Le nom de Sophie Taeuber-Arp est fréquemment cité pour évoquer l’avant-garde zurichoise, mais elle figure toujours dans l’ombre de son mari plus célèbre. Jean Arp l’appelait sa muse, or elle était bien plus que cela. Elle était aussi le soutien de famille et a travaillé comme professeur pendant douze ans au département des arts appliqués de l’école de commerce de Zurich. Elle n’a pu quitter ce travail qu’après avoir bénéficié de la commande pour le réaménagement du complexe de l’Aubette à Strasbourg, que le couple réalisa en 1928 avec Theo Van Doesburg. Avec l’argent de ce projet, Sophie Taeuber-Arp et Jean Arp achetèrent un terrain à Meudon, en banlieue parisienne, afin d’y construire une maison, qu’elle conçut. Mais, ils durent la quitter au début de la Seconde Guerre mondiale.

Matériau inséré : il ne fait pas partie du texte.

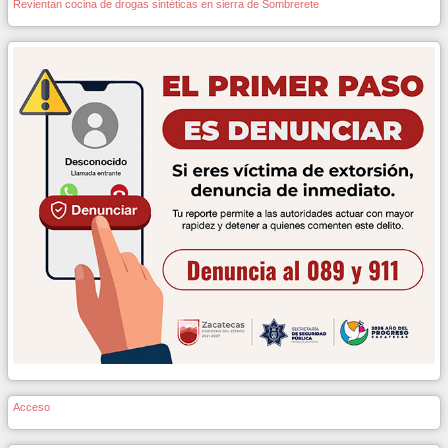
Revientan cocina de drogas sintéticas en sierra de Sombrerete
Acceso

SES CRÉATIONS DANS LES DOMAINES LES PLUS VARIÉS LA RENDENT INCROYABLEMENT CONTEMPORAINE
Cette rétrospective, longtemps attendue, explore l’œuvre de Sophie Taeuber-Arp et sa réception depuis sa mort accidentelle des suites d’une intoxication au monoxyde de carbone en 1943. Il suffit de comparer l’incroyable ambition qui transparaît dans chaque salle de l’exposition et son certificat de décès qui la qualifie de simple « femme au foyer » pour mesurer à quoi sa reconnaissance s’est heurtée – sans parler des deux guerres mondiales, de la crise de 1929 et de la pandémie de grippe espagnole auxquelles elle a survécu.
Ses créations dans les domaines les plus variés, comme le souligne Anne Umland dans le catalogue, la rendent exceptionnellement contemporaine. Sophie Taeuber-Arp était dotée d’un esprit ludique radical, né de la nécessité, et d’une détermination sans faille à se consacrer à la création, quelle que soit sa forme, contre vents et marées.
--
« Sophie Taeuber-Arp: abstraction vivante », du 20 mars au 20 juin, Kunstmuseum de Bâle, Puis du 15 juillet au 17 octobre, Tate Modern, Londres; du 21 novembre 2021 au 12 mars 2022, Museum of Modern Art, New York.